When we think of an application like Office, used by hundreds of millions of people worldwide, load/save/recalculate times are not a secondary issue; for example, saving 1 minute a day for one hundred million people is not nothing! Indeed, it then becomes a challenge to ODF, to say "Why don't you support more optimized forms?" (No criticism of ODF intended: it is growing up.)
Third, on the organizational level, Open XML uses its Open Packaging Conventions to recreate SGML's entities: when referring to another document (part, eg equiv of entity) whether internal or external, an id is used (eg equiv of entity name), and each part that has such references has a relationships file (e.g. equiv of internal subset containing entity declarations) which map the ids to URIs (internal or external.) ...Indirection!: where is Elliot Kimber?

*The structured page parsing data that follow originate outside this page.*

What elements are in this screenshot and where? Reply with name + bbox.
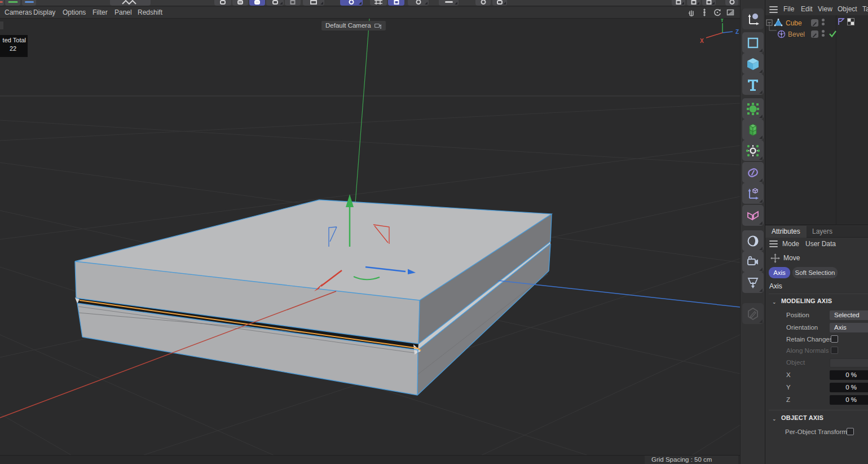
tooltip-line2: 22 xyxy=(0,45,26,52)
volume-tool[interactable] xyxy=(742,119,764,140)
render-active-icon[interactable] xyxy=(249,0,265,6)
layout-1-icon[interactable] xyxy=(672,0,685,6)
3d-viewport[interactable]: Y X Z Default Camera ted Total 22 xyxy=(0,19,740,455)
symmetry-tool[interactable] xyxy=(742,205,764,226)
retain-changes-label: Retain Changes xyxy=(786,336,832,343)
object-axis-header[interactable]: OBJECT AXIS xyxy=(781,414,823,421)
modeling-axis-header[interactable]: MODELING AXIS xyxy=(781,297,832,304)
om-menu-object[interactable]: Object xyxy=(838,5,857,13)
coord-system-icon[interactable] xyxy=(110,0,151,6)
menu-redshift[interactable]: Redshift xyxy=(138,8,162,16)
tree-connector xyxy=(769,23,778,34)
position-label: Position xyxy=(786,312,809,318)
dolly-zoom-icon[interactable] xyxy=(699,7,710,17)
chevron-down-icon[interactable]: ⌄ xyxy=(772,299,777,305)
om-hamburger-icon[interactable] xyxy=(769,9,778,10)
z-value-field[interactable]: 0 % xyxy=(830,395,868,405)
edit-toggle-icon[interactable] xyxy=(811,30,818,38)
object-label: Object xyxy=(786,359,805,366)
visibility-editor-dot[interactable] xyxy=(822,30,825,33)
render-view-icon[interactable] xyxy=(214,0,231,6)
frame-view-icon[interactable] xyxy=(725,7,735,17)
attr-hamburger-icon[interactable] xyxy=(769,243,778,244)
edit-toggle-icon[interactable] xyxy=(811,19,818,27)
soft-selection-option-tab[interactable]: Soft Selection xyxy=(792,267,838,278)
rotate-view-icon[interactable] xyxy=(712,7,722,17)
mode-menu[interactable]: Mode xyxy=(782,240,799,248)
y-label: Y xyxy=(786,384,791,391)
cube-object[interactable] xyxy=(75,200,552,395)
y-axis-lock-icon[interactable] xyxy=(5,0,20,6)
z-axis-lock-icon[interactable] xyxy=(22,0,36,6)
attribute-manager: Attributes Layers Mode User Data Move Ax… xyxy=(765,225,868,464)
deformer-tool[interactable] xyxy=(742,162,764,183)
render-queue-icon[interactable] xyxy=(285,0,301,6)
pan-hand-icon[interactable] xyxy=(686,7,697,17)
workplane-tool[interactable] xyxy=(742,183,764,204)
divider xyxy=(769,294,868,294)
magnet-snap-icon[interactable] xyxy=(303,0,324,6)
toolbar-tile-cut-icon[interactable] xyxy=(0,0,4,6)
per-object-transform-checkbox[interactable] xyxy=(847,428,854,435)
menu-cameras[interactable]: Cameras xyxy=(5,8,32,16)
menu-options[interactable]: Options xyxy=(63,8,86,16)
orientation-dropdown[interactable]: Axis xyxy=(830,323,868,332)
locked-workplane-icon[interactable] xyxy=(439,0,459,6)
bevel-deformer-icon xyxy=(777,30,786,38)
camera-tool[interactable] xyxy=(742,251,764,272)
hex-tool-icon[interactable] xyxy=(492,0,507,6)
section-title-axis: Axis xyxy=(769,282,782,290)
om-menu-file[interactable]: File xyxy=(783,5,794,13)
grid-snap-icon[interactable] xyxy=(370,0,387,6)
om-menu-tags-cut[interactable]: Ta xyxy=(862,5,868,13)
floor-tool[interactable] xyxy=(742,272,764,293)
move-axis-tool[interactable] xyxy=(742,8,764,29)
axis-gizmo-hud: Y X Z xyxy=(700,19,739,44)
chevron-down-icon[interactable]: ⌄ xyxy=(772,416,777,422)
visibility-render-dot[interactable] xyxy=(822,23,825,25)
attribute-tabs: Attributes Layers xyxy=(765,226,868,238)
enabled-check-icon[interactable] xyxy=(829,30,837,38)
spline-rectangle-tool[interactable] xyxy=(742,32,764,53)
camera-label[interactable]: Default Camera xyxy=(321,21,386,30)
top-toolbar xyxy=(0,0,740,6)
x-value-field[interactable]: 0 % xyxy=(830,370,868,380)
generator-tool[interactable] xyxy=(742,98,764,119)
om-menu-view[interactable]: View xyxy=(818,5,832,13)
object-name-bevel[interactable]: Bevel xyxy=(788,30,805,38)
edit-disabled-tool xyxy=(742,303,764,324)
workplane-mode-icon[interactable] xyxy=(408,0,429,6)
simulation-tool[interactable] xyxy=(742,140,764,161)
layout-2-icon[interactable] xyxy=(687,0,700,6)
position-dropdown[interactable]: Selected xyxy=(830,310,868,320)
visibility-editor-dot[interactable] xyxy=(822,19,825,21)
visibility-render-dot[interactable] xyxy=(822,34,825,37)
menu-panel[interactable]: Panel xyxy=(114,8,132,16)
axis-option-tab[interactable]: Axis xyxy=(769,267,790,278)
menu-display[interactable]: Display xyxy=(33,8,55,16)
text-tool[interactable] xyxy=(742,74,764,95)
ring-tool-icon[interactable] xyxy=(475,0,491,6)
quantize-icon[interactable] xyxy=(388,0,404,6)
object-name-cube[interactable]: Cube xyxy=(786,19,802,27)
per-object-transform-label: Per-Object Transform xyxy=(785,428,847,435)
layout-3-icon[interactable] xyxy=(702,0,716,6)
tab-attributes[interactable]: Attributes xyxy=(765,226,807,238)
y-value-field[interactable]: 0 % xyxy=(830,383,868,392)
render-settings-icon[interactable] xyxy=(266,0,284,6)
om-column-divider xyxy=(836,15,836,225)
om-menu-edit[interactable]: Edit xyxy=(801,5,813,13)
uvw-tag-icon[interactable] xyxy=(847,18,854,25)
phong-tag-icon[interactable] xyxy=(837,17,845,26)
render-region-icon[interactable] xyxy=(232,0,248,6)
viewport-corner-notch xyxy=(0,21,3,29)
round-tool-icon[interactable] xyxy=(725,0,738,6)
tab-layers[interactable]: Layers xyxy=(806,226,839,238)
enable-snap-icon[interactable] xyxy=(340,0,363,6)
primitive-cube-tool[interactable] xyxy=(742,53,764,74)
retain-changes-checkbox[interactable] xyxy=(831,335,838,343)
menu-filter[interactable]: Filter xyxy=(92,8,108,16)
camera-icon[interactable] xyxy=(374,23,382,29)
environment-tool[interactable] xyxy=(742,230,764,251)
user-data-menu[interactable]: User Data xyxy=(805,240,836,248)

The reason for this is obviously that in jettisoning DTDs for XML Schemas, you also jettison the mechanism for making compound documents, and the wheel needs to be reinvented. I don't think there would be any need to mention to Bob how useful entities are for production purposes, for mid-sized documents. (For large documents, extra levels of indirection and managed IDs become practical; for smaller HTML-sized documemts, direct markup of URLs is easier without an indirection mechanism like URLs; but for middle-sized documents, moving constants to headers helps managability: for example, if you have a catalog with the same logo display 10,000 times, it is preferably to change it once in the relationship file (equiv to entity declaration) rather than each of the 10,000 references. Actually, OPC is something that I think ODF could well adopt.

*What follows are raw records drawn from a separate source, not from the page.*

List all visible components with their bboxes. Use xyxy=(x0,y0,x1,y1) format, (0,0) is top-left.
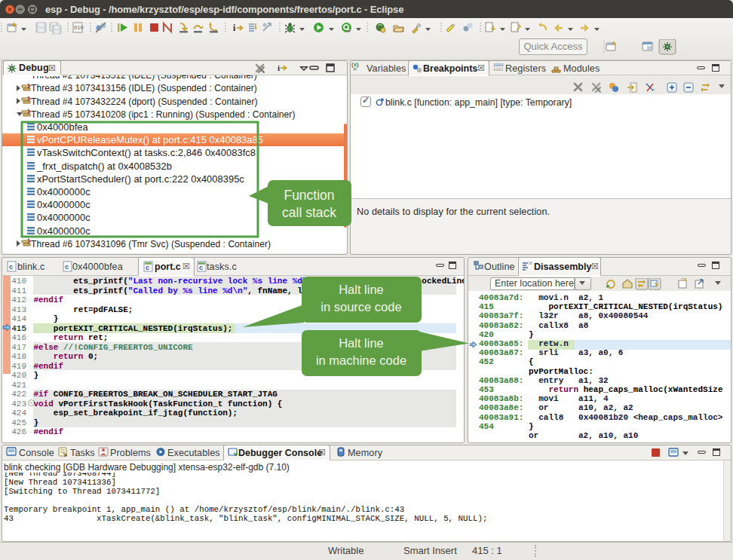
svg-text:i: i xyxy=(278,63,280,72)
svg-text:i: i xyxy=(233,23,236,33)
svg-text:c: c xyxy=(65,263,69,271)
svg-text:c: c xyxy=(9,263,13,271)
svg-text:010: 010 xyxy=(74,25,84,31)
svg-text:c: c xyxy=(199,264,203,271)
svg-text:c: c xyxy=(146,264,149,271)
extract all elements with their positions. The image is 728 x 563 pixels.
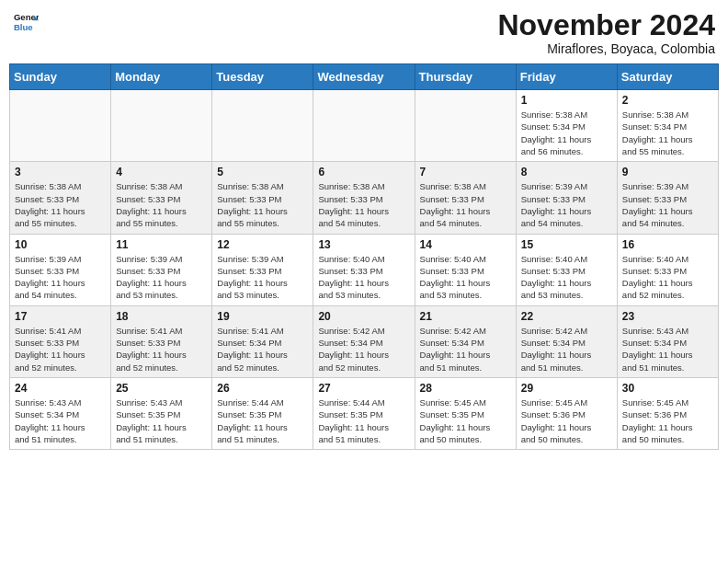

But OPC and relationships does make the markup a little more difficult to read, if you don't know that they are there, because suddenly there is information held in different files. I think people coming from HTML will especially have this problem.
Fourth, there a difference in the design level too: as far as I can see, what MS were trying to do is to take a *completely* linear format and allow arbitrary interleaving of custom XML as the mechanism for *all* structuring. Office 2007 doesn't do any structural implication that I know of (though I am not an expert in it.)
So saying Open XML is like RTF-in-XML is not unfair, though to say that Open XML is *only* RTF-in-XML would be unfair. Nor would a comparison with HTML (a linear format where structures can be made by the user with DIV and SPAN.)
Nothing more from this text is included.